The Chargé in Germany ( Mayer ) to the Secretary of State
[Received May 12—3:55 p.m.]
143. Department’s 49, May 11, 7 p.m. Dieckhoff71 asked me to see him late yesterday afternoon and spoke to me at some length about the Claims Commission cases. Goering had telephoned him Saturday [Page 264] after our conversation and I understand asked him to instruct the German Agent as Goering had told me he would do. Instead the Foreign Office apparently questioned the German Agent about the matter, taking the attitude that it had an excellent case; that there is nothing for Germany to worry about in a hearing; and that Germany has no grounds on which to ask for an adjournment. I gained the clear impression that the Foreign Office is suspicious of some of the claimants and those connected therewith, both Germans and foreigners. In short it was quite evident that the Foreign Office was opposed to the recent development in the Claims Commission matter.

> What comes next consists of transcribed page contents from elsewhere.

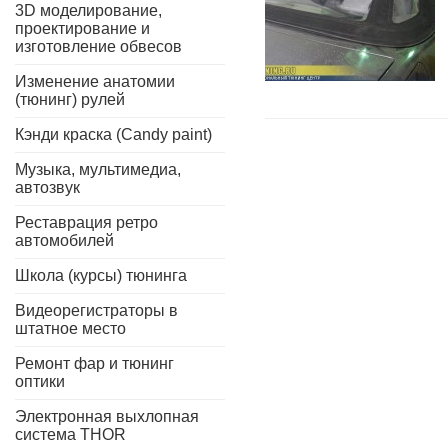
3D моделирование,
проектирование и
изготовление обвесов
Изменение анатомии
(тюнинг) рулей
Кэнди краска (Candy paint)
Музыка, мультимедиа,
автозвук
Реставрация ретро
автомобилей
Школа (курсы) тюнинга
Видеорегистраторы в
штатное место
Ремонт фар и тюнинг
оптики
Электронная выхлопная
система THOR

Dieckhoff said that Goering had left town immediately after telephoning him Saturday and that he would not be back until this morning. Quite evidently this was developing into a “family row” in which it seemed best for us to remain on the side lines until the various authorities could come to a common decision. I had given Dieckhoff an account of our position in the matter so the Foreign Office knew exactly where we stood. When, at the end of our talk, Dieckhoff asked me not to record our conversation until he had had a chance to see Goering this morning and try to arrange matters satisfactorily for all, I assented wishing to cooperate with the Foreign Office in so far as it did not appear to damage our interests.

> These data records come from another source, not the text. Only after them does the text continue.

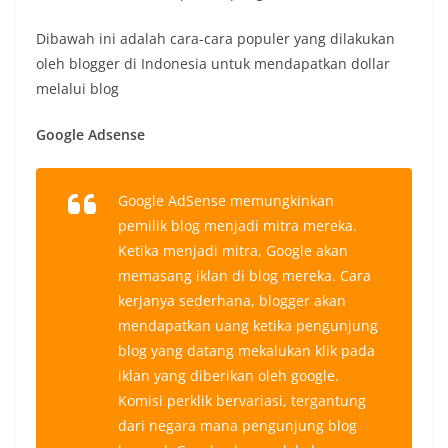
Dibawah ini adalah cara-cara populer yang dilakukan
oleh blogger di Indonesia untuk mendapatkan dollar
melalui blog
Google Adsense
Google AdSense memungkinkan
pemilik blog menjadi mitra mereka.
Ketika menjadi mitra, Google akan
memasang iklan di blog mereka. Cara
kerjanya sederhana, blogger akan
mendapatkan uang ketika pengunjung
blog yang datang mekalukan klik pada
iklan yang diberikan oleh google.
Komisi perklik bervariasi, tergantung
dari negara mana pengunjung blog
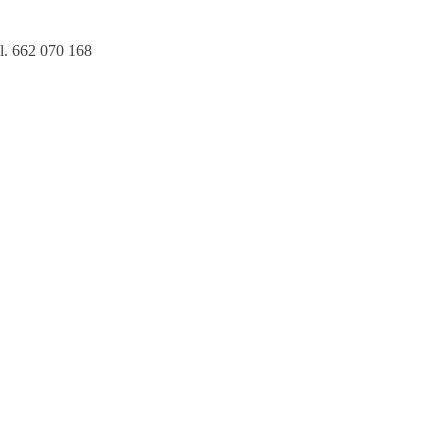
l. 662 070 168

Peaslee72 has telephoned that the Foreign Office got in touch with Goering last night; that Hitler was brought into the picture; that he and Goering were determined to maintain the position the latter had taken with me on Saturday;73 and that Peaslee had been accordingly one of the henchmen so to inform his people in New York.
Meanwhile your telegram 49 has arrived. After careful consideration it seems to me undesirable to take up the matter again with Goering since he was quite clear and categorical in his statements on Saturday reported to you in my 139, May 9, 2 p.m. I took the precaution to bring with me the pertinent parts of your cable No. 24, March 14, 4  p.m., and your 46, May 8, 4 p.m., carefully translated and typed out on a plain piece of paper. This Goering read over by himself after I had stated it to him and I left the paper with him as a memorandum. There can be no mistake as to his correct understanding of the matter nor of his statements to me in this regard. If he wishes to carry out the agreement he will do so. If he has any questions to ask he can get in touch with me. If for any reason he decides not to carry out the agreement I am confident that you would not think it dignified or useful for me to try to persuade him to the contrary. In any event we will know where Goering stands which [Page 265] will be informative for the larger questions discussed in our conversation of May 6. As to the Foreign Office I felt that you would not wish me to exert any pressure on account of the local complication.